Mazda Changed Its Mind. Now Watch What Happens to the Brand.
The company that built its identity on hating touchscreens just put one in the CX-5 — and its reasoning is better than you'd expect, which makes the whole thing harder to sit with.

Photo · Carscoops
There's a particular kind of credibility that comes from being the one who says no. Mazda had it. For years, while every other manufacturer raced to install the biggest, glassiest slab they could fit between the seats, Mazda held the line — physical controls, rotary dial, eyes on the road. It wasn't just a design choice. It became identity. The brand wore its anti-screen position like a badge, and enthusiasts handed it back like a compliment.
That position is now officially over.
Mazda has moved the CX-5's HVAC controls to a touchscreen. And the person explaining why — Mazda program manager Koichiro Yamaguchi, as reported by The Drive — didn't apologize or deflect. He made an argument: a bank of 15 similar-looking buttons forces a driver to look down longer than a touchscreen would, because finding the right one among identical switches takes visual search time that a screen, with its organized layout, can actually reduce.
I keep turning that logic over. It's not wrong.

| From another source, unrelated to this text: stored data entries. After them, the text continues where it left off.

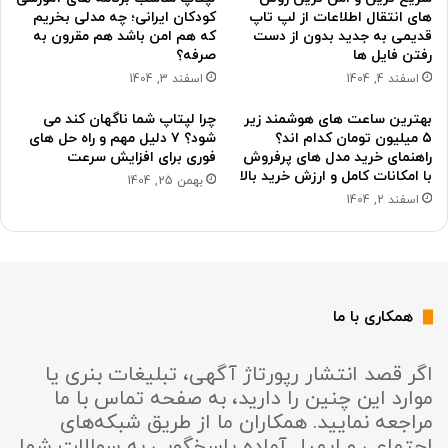
های انتقال اطلاعات از لپ تاپ
کودکان ایرانی؛ چه مدلی بخریم
قدیمی به جدید بدون از دست
که هم امن باشد هم مقرون به
رفتن فایل ها
صرفه؟
اسفند 4, 1404
اسفند 3, 1404
بهترین ساعت های هوشمند زیر
چرا لپتاپ شما ناگهان کند می
۵ میلیون تومان کدام اند؟
شود؟ ۷ دلیل مهم و راه حل های
راهنمای خرید مدل های پرفروش
فوری برای افزایش سرعت
با امکانات کامل و ارزش خرید بالا
بهمن 25, 1404
اسفند 2, 1404
همکاری با ما
اگر قصد انتشار رپورتاژ آگهی، تبلیغات بنری یا
موارد این چنین را دارید، به صفحه تماس با ما
مراجعه نمایید. همکاران ما از طریق شبکه‌های
اجتماعی و ایمیل آماده پاسخگویی به سوالات شما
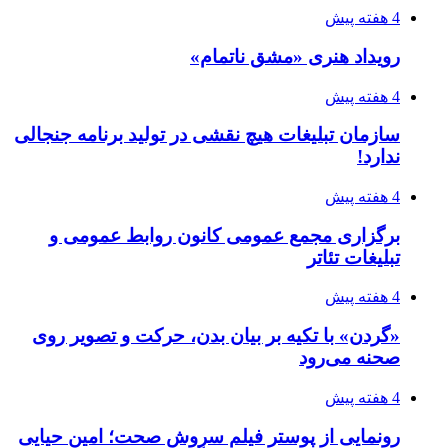
4 هفته پیش
رویداد هنری «مشق ناتمام»
4 هفته پیش
سازمان تبلیغات هیچ نقشی در تولید برنامه جنجالی
ندارد!
4 هفته پیش
برگزاری مجمع عمومی کانون روابط عمومی و
تبلیغات تئاتر
4 هفته پیش
«گردن» با تکیه بر بیان بدن، حرکت و تصویر روی
صحنه می‌رود
4 هفته پیش
رونمایی از پوستر فیلم سروش صحت؛ امین حیایی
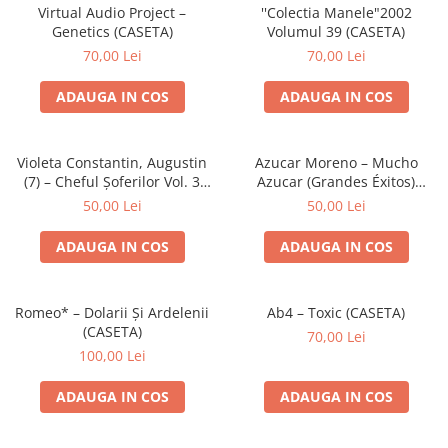
Discuri vinil 7' (mici)
Patriotice
Patriotice
Viniluri Românești
Virtual Audio Project –
''Colectia Manele"2002
Colecția Electrecord
Genetics (CASETA)
Volumul 39 (CASETA)
70,00 Lei
70,00 Lei
ADAUGA IN COS
ADAUGA IN COS
Violeta Constantin, Augustin
Azucar Moreno – Mucho
(7) – Cheful Șoferilor Vol. 3
Azucar (Grandes Éxitos)
(CASETA)
(CASETA)
50,00 Lei
50,00 Lei
ADAUGA IN COS
ADAUGA IN COS
Romeo* – Dolarii Și Ardelenii
Ab4 – Toxic (CASETA)
(CASETA)
70,00 Lei
100,00 Lei
ADAUGA IN COS
ADAUGA IN COS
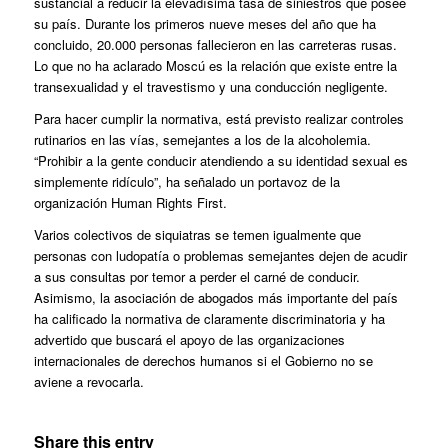
sustancial a reducir la elevadísima tasa de siniestros que posee
su país. Durante los primeros nueve meses del año que ha
concluido, 20.000 personas fallecieron en las carreteras rusas.
Lo que no ha aclarado Moscú es la relación que existe entre la
transexualidad y el travestismo y una conducción negligente.
Para hacer cumplir la normativa, está previsto realizar controles
rutinarios en las vías, semejantes a los de la alcoholemia.
“Prohibir a la gente conducir atendiendo a su identidad sexual es
simplemente ridículo”, ha señalado un portavoz de la
organización Human Rights First.
Varios colectivos de siquiatras se temen igualmente que
personas con ludopatía o problemas semejantes dejen de acudir
a sus consultas por temor a perder el carné de conducir.
Asimismo, la asociación de abogados más importante del país
ha calificado la normativa de claramente discriminatoria y ha
advertido que buscará el apoyo de las organizaciones
internacionales de derechos humanos si el Gobierno no se
aviene a revocarla.
Share this entry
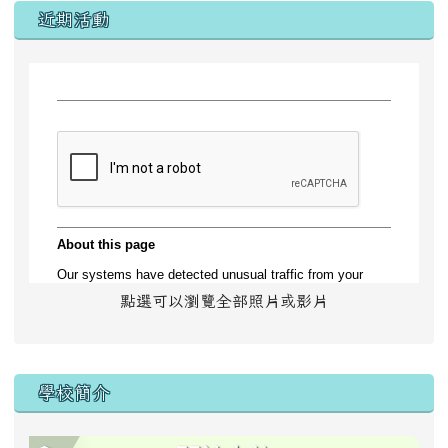
左邊區域內容
近期活動
點選可以瀏覽全部照片或影片
學校簡介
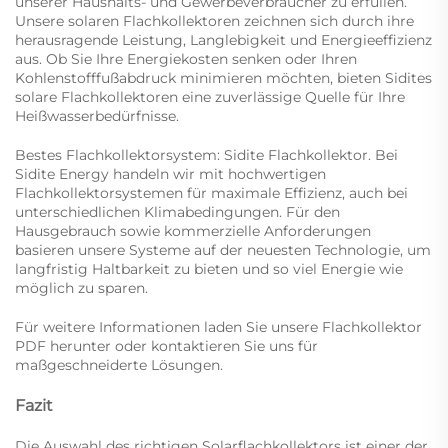
unserer Haushalts- und Gewerbeverbraucher zu erfüllen.
Unsere solaren Flachkollektoren zeichnen sich durch ihre
herausragende Leistung, Langlebigkeit und Energieeffizienz
aus. Ob Sie Ihre Energiekosten senken oder Ihren
Kohlenstofffußabdruck minimieren möchten, bieten Sidites
solare Flachkollektoren eine zuverlässige Quelle für Ihre
Heißwasserbedürfnisse.
Bestes Flachkollektorsystem: Sidite Flachkollektor. Bei
Sidite Energy handeln wir mit hochwertigen
Flachkollektorsystemen für maximale Effizienz, auch bei
unterschiedlichen Klimabedingungen. Für den
Hausgebrauch sowie kommerzielle Anforderungen
basieren unsere Systeme auf der neuesten Technologie, um
langfristig Haltbarkeit zu bieten und so viel Energie wie
möglich zu sparen.
Für weitere Informationen laden Sie unsere Flachkollektor
PDF herunter oder kontaktieren Sie uns für
maßgeschneiderte Lösungen.
Fazit
Die Auswahl des richtigen Solarflachkollektors ist einer der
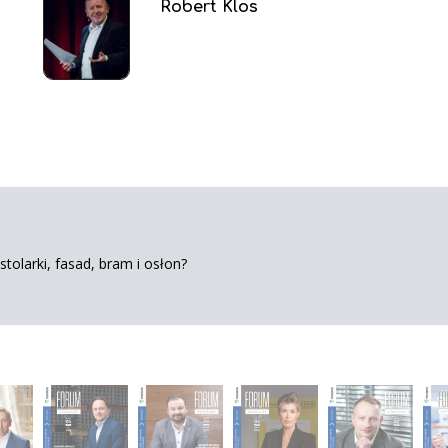
Robert Klos
tolarki, fasad, bram i osłon?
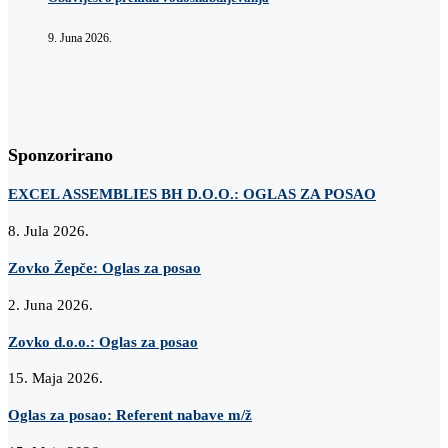
9. Juna 2026.
Sponzorirano
EXCEL ASSEMBLIES BH D.O.O.: OGLAS ZA POSAO
8. Jula 2026.
Zovko Žepče: Oglas za posao
2. Juna 2026.
Zovko d.o.o.: Oglas za posao
15. Maja 2026.
Oglas za posao: Referent nabave m/ž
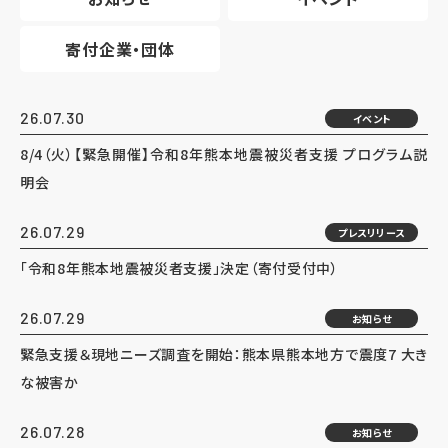
寄付企業・団体
26.07.30
イベント
8/4（火）【緊急開催】令和8年熊本地震被災者支援 プログラム説
明会
26.07.29
プレスリリース
「令和8年熊本地震被災者支援」決定（寄付受付中）
26.07.29
お知らせ
緊急支援＆現地ニーズ調査を開始：熊本県熊本地方で震度7 大き
な被害か
26.07.28
お知らせ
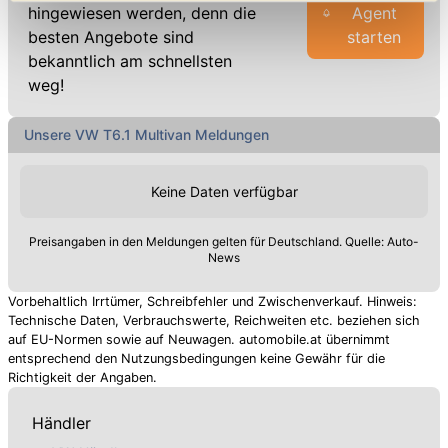
geben. Bitte beachten Sie, dass durch eine
hingewiesen werden, denn die
Agent
Einschränkung womöglich nicht mehr alle
besten Angebote sind
starten
Funktionalitäten der Website zur Verfügung stehen. Sie
bekanntlich am schnellsten
können die Einstellungen jederzeit in unserer
weg!
Datenschutzerklärung
anpassen.
Unsere VW T6.1 Multivan Meldungen
Keine Daten verfügbar
Preisangaben in den Meldungen gelten für Deutschland. Quelle: Auto-
News
Vorbehaltlich Irrtümer, Schreibfehler und Zwischenverkauf. Hinweis:
Technische Daten, Verbrauchswerte, Reichweiten etc. beziehen sich
auf EU-Normen sowie auf Neuwagen. automobile.at übernimmt
entsprechend den Nutzungsbedingungen keine Gewähr für die
Richtigkeit der Angaben.
Händler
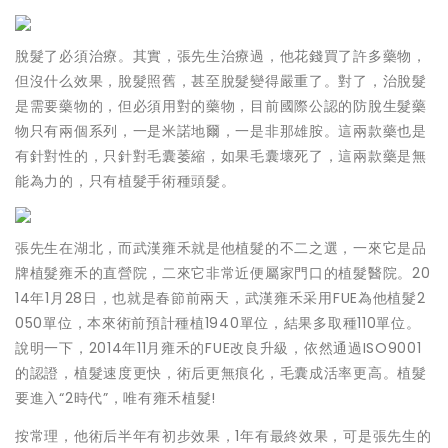
脫髮了必須治療。其實，張先生治療過，他花錢買了許多藥物，
但沒什么效果，脫髮照舊，甚至脫髮變得嚴重了。對了，治脫髮
是需要藥物的，但必須用對的藥物，目前國際公認的防脫生髮藥
物只有兩個系列，一是米諾地爾，一是非那雄胺。這兩款藥也是
有針對性的，只針對毛囊萎縮，如果毛囊壞死了，這兩款藥是無
能為力的，只有植髮手術種頭髮。
張先生在湖北，而武漢雍禾就是他植髮的不二之選，一來它是品
牌植髮雍禾的直營院，二來它非常近便屬家門口的植髮醫院。20
14年1月28日，也就是春節前兩天，武漢雍禾采用FUE為他植髮2
050單位，本來術前預計種植1940單位，結果多取種110單位。
說明一下，2014年11月雍禾的FUE改良升級，依然通過ISO9001
的認證，植髮速度更快，術后更無痕化，毛囊成活率更高。植髮
要進入“2時代”，唯有雍禾植髮!
按常理，他術后半年有初步效果，1年有最終效果，可是張先生的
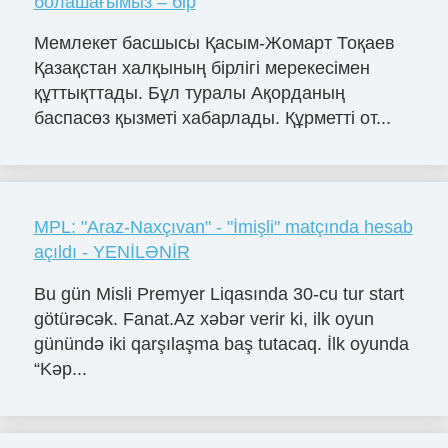
болашағымыз – бір
Мемлекет басшысы Қасым-Жомарт Тоқаев
Қазақстан халқының бірлігі мерекесімен
құттықттады. Бұл туралы Ақорданың
баспасөз қызметі хабарлады. Құрметті от...
MPL: "Araz-Naxçıvan" - "İmişli" matçında hesab
açıldı - YENİLƏNİR
Bu gün Misli Premyer Liqasında 30-cu tur start
götürəcək. Fanat.Az xəbər verir ki, ilk oyun
günündə iki qarşılaşma baş tutacaq. İlk oyunda
“Kəp...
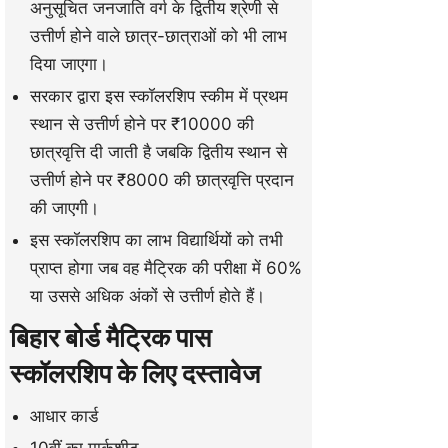
अनुसूचित जनजाति वर्ग के द्वितीय श्रेणी से
उत्तीर्ण होने वाले छात्र-छात्राओं को भी लाभ
दिया जाएगा।
सरकार द्वारा इस स्कॉलरशिप स्कीम में प्रथम
स्थान से उत्तीर्ण होने पर ₹10000 की
छात्रवृत्ति दी जाती है जबकि द्वितीय स्थान से
उत्तीर्ण होने पर ₹8000 की छात्रवृत्ति प्रदान
की जाएगी।
इस स्कॉलरशिप का लाभ विद्यार्थियों को तभी
प्राप्त होगा जब वह मैट्रिक की परीक्षा में 60%
या उससे अधिक अंकों से उत्तीर्ण होते हैं।
बिहार बोर्ड मैट्रिक पास
स्कॉलरशिप के लिए दस्तावेज
आधार कार्ड
10वीं का मार्कशीट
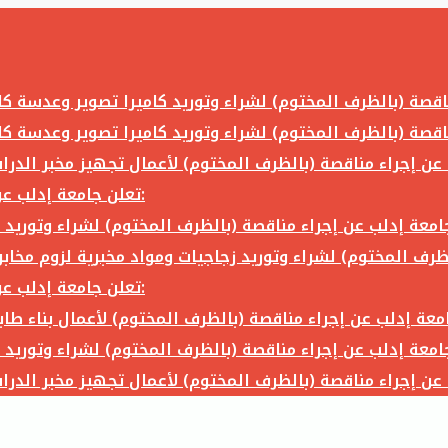
تعلن جامعة إدلب عن إجراء مناقصة (بالظرف المختوم) لشراء وتوريد ما يلي:
تعلن جامعة إدلب عن إجراء مناقصة (بالظرف المختوم) لشراء وتوريد ما يلي:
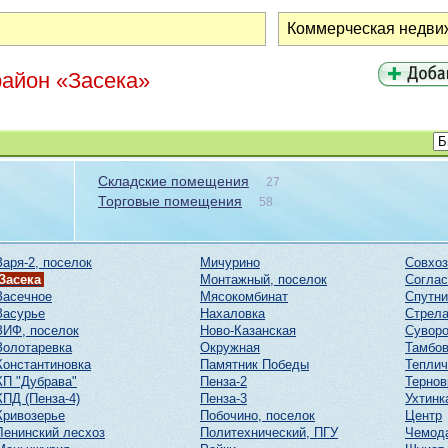
район «Засека»
Складские помещения
27
Торговые помещения
58
Заря-2, поселок
Мичурино
Совхоз
Засека
Монтажный, поселок
Соглас
Засечное
Мясокомбинат
Спутни
Засурье
Нахаловка
Стрел
ЗИФ, поселок
Ново-Казанская
Суворо
Золотаревка
Окружная
Тамбов
Константиновка
Памятник Победы
Тепли
КП "Дубрава"
Пенза-2
Тернов
КПД (Пенза-4)
Пенза-3
Ухтинк
Кривозерье
Побочино, поселок
Центр
Ленинский лесхоз
Политехнический, ПГУ
Чемод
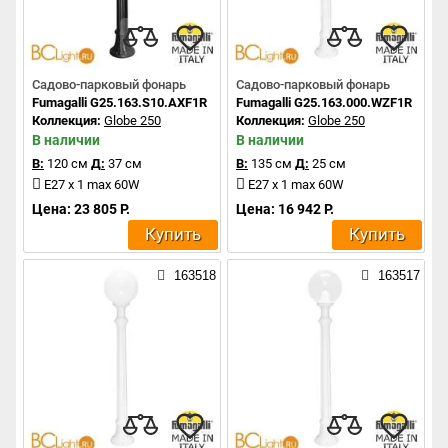
Садово-парковый фонарь
Садово-парковый фонарь
Fumagalli G25.163.S10.AXF1R
Fumagalli G25.163.000.WZF1R
Коллекция:
Globe 250
Коллекция:
Globe 250
В наличии
В наличии
В:
120 см
Д:
37 см
В:
135 см
Д:
25 см
E27 x 1 max 60W
E27 x 1 max 60W
Цена: 23 805 Р.
Цена: 16 942 Р.
Купить
Купить
163518
163517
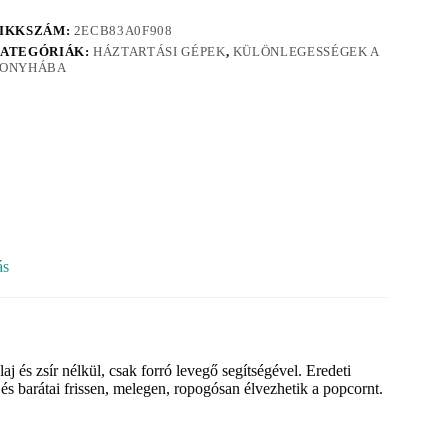
IKKSZÁM:
2ECB83A0F908
ATEGÓRIÁK:
HÁZTARTÁSI GÉPEK
,
KÜLÖNLEGESSÉGEK A
ONYHÁBA
ás
j és zsír nélkül, csak forró levegő segítségével. Eredeti
 és barátai frissen, melegen, ropogósan élvezhetik a popcornt.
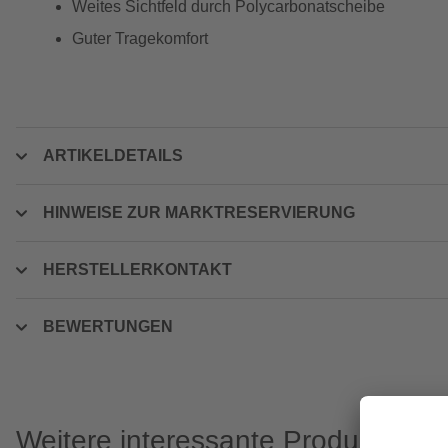
Weites Sichtfeld durch Polycarbonatscheibe
Guter Tragekomfort
ARTIKELDETAILS
HINWEISE ZUR MARKTRESERVIERUNG
HERSTELLERKONTAKT
BEWERTUNGEN
Weitere interessante Produkte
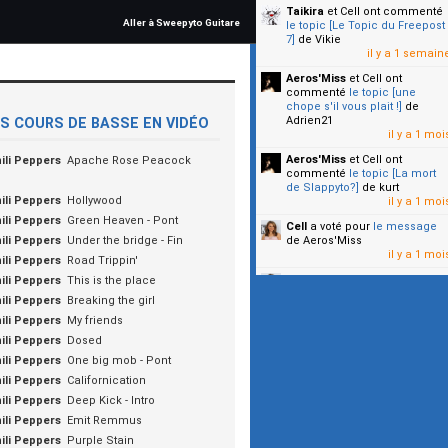
Taikira
et Cell
ont commenté
Aller à Sweepyto Guitare
le topic [Le Topic du Freepost
7]
de Vikie
il y a 1 semain
Aeros'Miss
et Cell
ont
commenté
le topic [une
chope s'il vous plait !]
de
Adrien21
S COURS DE BASSE EN VIDÉO
il y a 1 moi
Aeros'Miss
et Cell
ont
ili Peppers
Apache Rose Peacock
commenté
le topic [La mort
de Slappyto?]
de kurt
ili Peppers
Hollywood
il y a 1 moi
ili Peppers
Green Heaven - Pont
Cell
a voté pour
le message
ili Peppers
Under the bridge - Fin
de Aeros'Miss
il y a 1 moi
ili Peppers
Road Trippin'
Cell
a voté pour
le message
ili Peppers
This is the place
de Malicia
ili Peppers
Breaking the girl
il y a 1 moi
ili Peppers
My friends
▼
ili Peppers
Dosed
ili Peppers
One big mob - Pont
ili Peppers
Californication
ili Peppers
Deep Kick - Intro
ili Peppers
Emit Remmus
ili Peppers
Purple Stain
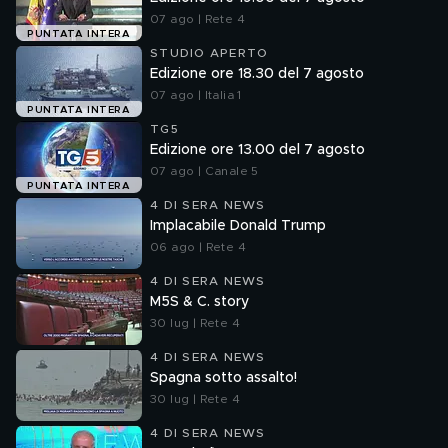
07 ago | Rete 4
PUNTATA INTERA
STUDIO APERTO
Edizione ore 18.30 del 7 agosto
07 ago | Italia 1
PUNTATA INTERA
TG5
Edizione ore 13.00 del 7 agosto
07 ago | Canale 5
PUNTATA INTERA
4 DI SERA NEWS
Implacabile Donald Trump
06 ago | Rete 4
4 DI SERA NEWS
M5S & C. story
30 lug | Rete 4
4 DI SERA NEWS
Spagna sotto assalto!
30 lug | Rete 4
4 DI SERA NEWS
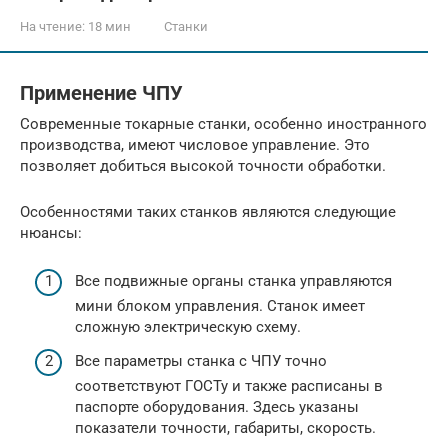
На чтение:
18 мин
Станки
Применение ЧПУ
Современные токарные станки, особенно иностранного
производства, имеют числовое управление. Это
позволяет добиться высокой точности обработки.
Особенностями таких станков являются следующие
нюансы:
Все подвижные органы станка управляются
мини блоком управления. Станок имеет
сложную электрическую схему.
Все параметры станка с ЧПУ точно
соответствуют ГОСТу и также расписаны в
паспорте оборудования. Здесь указаны
показатели точности, габариты, скорость.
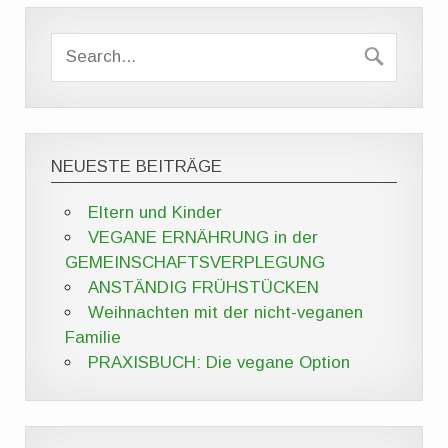
NEUESTE BEITRÄGE
Eltern und Kinder
VEGANE ERNÄHRUNG in der
GEMEINSCHAFTSVERPLEGUNG
ANSTÄNDIG FRÜHSTÜCKEN
Weihnachten mit der nicht-veganen
Familie
PRAXISBUCH: Die vegane Option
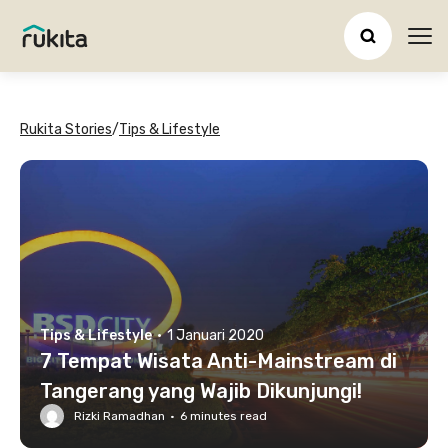
Ope
Rukita Stories
/
Tips & Lifestyle
Tips & Lifestyle
·
1 Januari 2020
7 Tempat Wisata Anti-Mainstream di
Tangerang yang Wajib Dikunjungi!
Rizki Ramadhan
·
6
minutes read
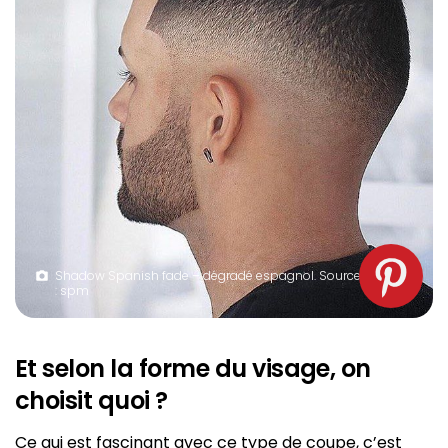
Shadow Spanish fade – dégradé espagnol. Source
: spm
Et selon la forme du visage, on
choisit quoi ?
Ce qui est fascinant avec ce type de coupe, c’est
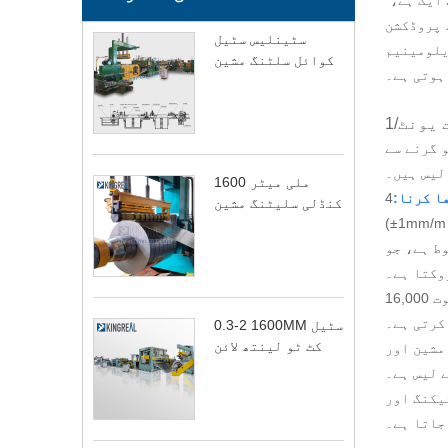
 پروڈکشن
سٹینلیس سٹیل
یلومینیم
کوائل سلٹنگ مشین
ت یونٹ
 گرنے سے
لیس ہیں۔
1600 ملی میٹر
ا کرنا:
4Hi Leveler، اندرونی دباؤ کو ختم کرتا ہے اور ملٹی اسٹیج رول پریشر کے ذریعے چپٹا پن
کنڈلی سلیٹنگ مشین
وط ہے، جو
روکتا ہے۔
ہائیڈرولک شیئرنگ کٹ ٹو لینتھ مشین یا رول کٹنگ شیئرنگ مشین، زیادہ سے زیادہ مونڈنے والی قوت 16,000KN تک
0.3-2 1600MM سٹیل
کٹ ٹو لینتھ لائن
مشین اور
 لیس ہے۔
سٹیکنگ اور
جاتا ہے۔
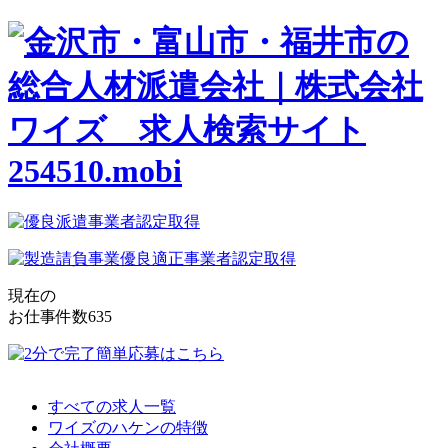
現在の
お仕事件数
635
すべての求人一覧
ワイズのハケンの特徴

The Problem With Being Right
Here's what's uncomfortable about Mazda's reversal: the argument holds. Fifteen switches that look alike are genuinely harder to navigate by feel than people remember. The muscle memory we romanticize — the confident, eyes-forward reach to the climate dial — works when you know exactly where that dial lives and what it does. It breaks down in an unfamiliar rental, or when the switchgear has multiplied to cover every possible function, or when the buttons have been flattened into haptic surfaces that feel like nothing at all. Yamaguchi isn't inventing a problem to justify a decision that was already made for cost reasons. He's describing a real one.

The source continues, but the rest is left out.